Quel « niveau d’études » pour la créa­tion d’un ensemble ?

Dire qu’une telle entre­prise est à la portée de tout le monde est faux. Il ne faut pas se leur­rer, cela reste tout de même un réel travail. Moi même, pour m’y être essayé, je peux vous dire qu’ob­te­nir un son d’une excep­tion­nelle nullité est on ne peut plus simple, mais qu’ob­te­nir quelque chose de conve­nable et d’ex­ploi­table (j’en­tends par là un bontempi – noel 1983) néces­site un inves­tis­se­ment lourd, surtout pour celui qui n’a aucune connais­sance en synthèse, en mathé­ma­tique, en physique ou en program­ma­tion infor­ma­tique.

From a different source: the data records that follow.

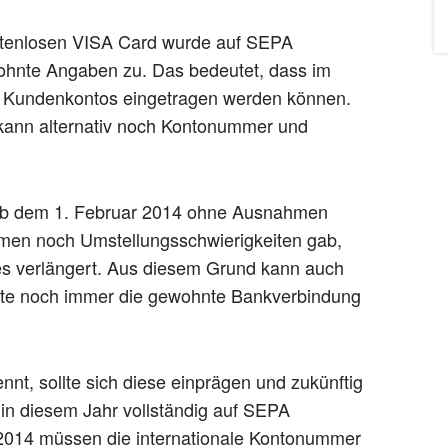
stenlosen VISA Card wurde auf SEPA
wohnte Angaben zu. Das bedeutet, dass im
 Kundenkontos eingetragen werden können.
 kann alternativ noch Kontonummer und
ab dem 1. Februar 2014 ohne Ausnahmen
hmen noch Umstellungsschwierigkeiten gab,
res verlängert. Aus diesem Grund kann auch
rte noch immer die gewohnte Bankverbindung
nt, sollte sich diese einprägen und zukünftig
 in diesem Jahr vollständig auf SEPA
2014 müssen die internationale Kontonummer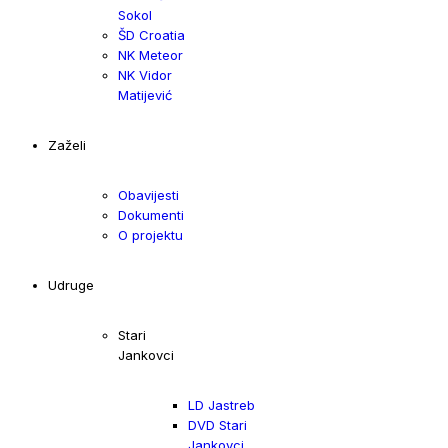
Sokol
ŠD Croatia
NK Meteor
NK Vidor
Matijević
Zaželi
Obavijesti
Dokumenti
O projektu
Udruge
Stari
Jankovci
LD Jastreb
DVD Stari
Jankovci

A moins de s’es­sayer à la bidouille hasar­deuse, mais là, rares sont les succès reten­tis­sants.

Une fois de plus, celui qui n’a pas peur de faire l’ef­fort d’ap­prendre, de lire 550 pages d’un manuel, de faire preuve d’un peu de jugeote, peut finir par créer quelque chose de potable. La première fois, l’ins­tru­ment ainsi créé sera certai­ne­ment rustique, puis la fois suivante, ça le sera moins, puis de fil en aiguille on finira par créer un instru­ment magni­fique, opti­misé pour consom­mer le moins de CPU possible, tout en donnant une ampleur sans précé­dant au son. Bref, c’est comme la compo­si­tion : plus on travaille et plus le résul­tat est satis­fai­sant.

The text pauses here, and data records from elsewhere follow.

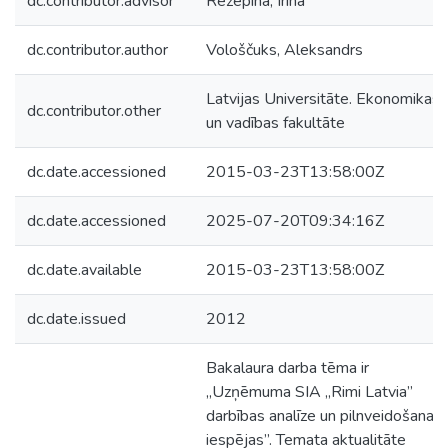
dc.contributor.advisor
Rezepina, Irina
dc.contributor.author
Vološčuks, Aleksandrs
Latvijas Universitāte. Ekonomikas
dc.contributor.other
un vadības fakultāte
dc.date.accessioned
2015-03-23T13:58:00Z
dc.date.accessioned
2025-07-20T09:34:16Z
dc.date.available
2015-03-23T13:58:00Z
dc.date.issued
2012
Bakalaura darba tēma ir
„Uzņēmuma SIA „Rimi Latvia”
darbības analīze un pilnveidošanas
iespējas”. Temata aktualitāte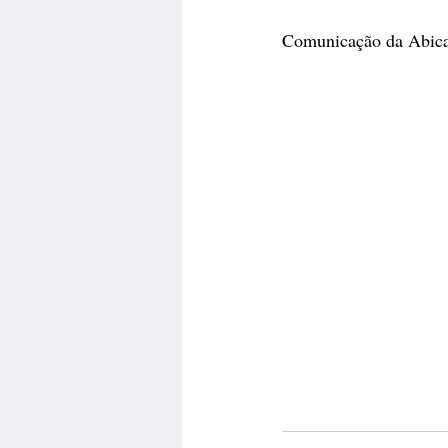
Comunicação da Abica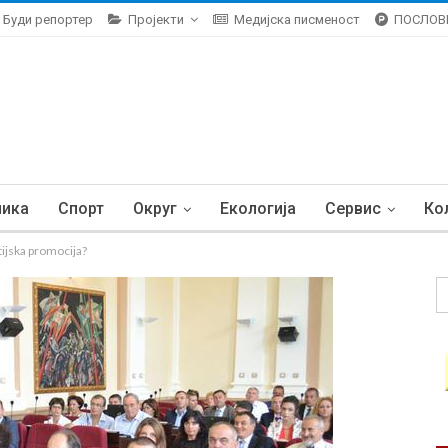
Буди репортер
Пројекти
Медијска писменост
ПОСЛОВ
ника
Спорт
Округ
Екологија
Сервис
Ко
rtijska promocija?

La grosse limi­ta­tion de Reak­tor c’est nous même. Il est théo­rique­ment possible de tout faire. Créer toutes sortes d’ins­tru­ments d’ef­fets, de la même facture que les plus grands outils qui valent parfois de petites fortunes, est du domaine du possible avec Reak­tor. Le prix de ces appli­ca­tions est géné­ra­le­ment justi­fié, non pas par la taille du programme, non pas par leur appli­ca­tion, mais par toutes les connais­sances, et l’in­tel­li­gence, les détails, qui ont été mis en oeuvre pour arri­ver à ce résul­tat.

Je tiens enfin à signa­ler que cet article n’est qu’une partie de ce qui peut être dit sur Reak­tor. Il a pour but de présen­ter, dans un premier temps, cet instru­ment virtuel singu­lier, tel que je l’ai décou­vert. Je veille­rai à ce qu’il soit complété par la suite. Car à l’image de ses instru­ments, Reak­tor est un outil complexe et vaste; il y a donc de nombreuses possi­bi­li­tés que je n’ai pas abor­dées ici. On trouve par exemple la possi­bi­lité de passer d’un snap­shot à un autre par morphing sonore, ou encore, la possi­bi­lité de créer une sorte de clus­ter Reak­tor, via l’OSC, sur un réseau IP.

Vien­dront égale­ment les possi­bi­li­tés que l’on peut en attendre, avec par exemple les effets exploi­tés dans un séquen­ceur grâce à Reak­tor FX, avec certains effets tout simple­ment magni­fiques.